Why are many Python built-in/standard library func

2020-07-10 10:48发布

问题:

Many Python builtin "functions" are actually classes, although they also have a straightforward function implementation. Even very simple ones, such as itertools.repeat. What is the motivation for this? It seems like over-engineering to me.

Edit: I am not asking about the purpose of itertools.repeat or any other particular function. It was just an example of a very simple function with a very simple possible impementation:

def repeat(x):
    while True: yield x

But itertools.repeat is not actually a function, it's implemented as a class. My question is: Why? It seems like unnecessary overhead.

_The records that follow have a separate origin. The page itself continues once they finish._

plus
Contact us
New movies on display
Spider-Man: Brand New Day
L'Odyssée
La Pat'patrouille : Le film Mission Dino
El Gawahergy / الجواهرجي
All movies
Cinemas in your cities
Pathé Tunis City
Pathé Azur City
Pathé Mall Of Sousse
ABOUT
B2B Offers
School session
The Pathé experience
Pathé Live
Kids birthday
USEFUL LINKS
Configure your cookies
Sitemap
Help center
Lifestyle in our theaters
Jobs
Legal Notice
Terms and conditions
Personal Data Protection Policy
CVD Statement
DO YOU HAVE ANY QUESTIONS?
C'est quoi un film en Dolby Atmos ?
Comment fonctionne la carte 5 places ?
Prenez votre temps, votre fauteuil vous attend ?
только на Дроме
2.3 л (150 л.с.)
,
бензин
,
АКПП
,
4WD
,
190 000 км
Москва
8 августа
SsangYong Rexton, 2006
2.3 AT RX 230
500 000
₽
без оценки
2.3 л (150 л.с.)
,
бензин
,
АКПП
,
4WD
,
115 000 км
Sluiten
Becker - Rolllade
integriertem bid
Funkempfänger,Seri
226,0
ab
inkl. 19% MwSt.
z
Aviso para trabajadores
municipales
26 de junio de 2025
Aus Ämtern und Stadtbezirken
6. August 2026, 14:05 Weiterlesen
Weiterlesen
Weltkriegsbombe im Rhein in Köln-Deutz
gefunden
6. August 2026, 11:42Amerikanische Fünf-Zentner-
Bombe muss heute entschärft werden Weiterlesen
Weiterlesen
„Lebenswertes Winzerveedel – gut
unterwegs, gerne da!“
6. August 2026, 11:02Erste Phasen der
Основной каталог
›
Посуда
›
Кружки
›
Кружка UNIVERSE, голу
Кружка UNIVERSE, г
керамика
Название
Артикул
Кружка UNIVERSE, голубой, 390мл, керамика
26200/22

Also I understand that classes are callable functions and how you can emulate a function-like behavior using a class. But I don't understand why it's so widely used through the standard library.

回答1:

Implementing as a class for itertools has some advantages that generator functions don't have. For example:

  1. CPython implements these built-ins at the C layer, and at the C layer, a generator "function" is best implemented as a class implementing __next__ that preserves state as instance attributes; yield based generators are a Python layer nicety, and really, they're just an instance of the generator class (so they're actually still class instances, like everything else in Python)
  2. Generators aren't pickleable or copyable, and don't have "story" for making them support either behavior (the internal state is too complex and opaque to generalize it); a class can define __reduce__/__copy__/__deepcopy__ (and if it's a Python level class, it probably doesn't even need to do that; it will work automatically) and make the instances pickleable/copyable (so if you have already generated 5 elements from a range iterator, you can copy or pickle/unpickle it, and get an iterator the same distance along in iteration)

For non-generator tools, the reasons are usually similar. Classes can be given state and customized behaviors that a function can't. They can be inherited from (if that's desired, but C layer classes can prohibit subclassing if they're "logically" functions).

It's also useful for dynamic instance creation; if you have an instance of an unknown class but a known prototype (say, the sequence constructors that take an iterable, or chain or whatever), and you want to convert some other type to that class, you can do type(unknown)(constructorarg); if it's a generator, type(unknown) is useless, you can't use it to make more of itself because you can't introspect to figure out where it came from (not in reasonable ways).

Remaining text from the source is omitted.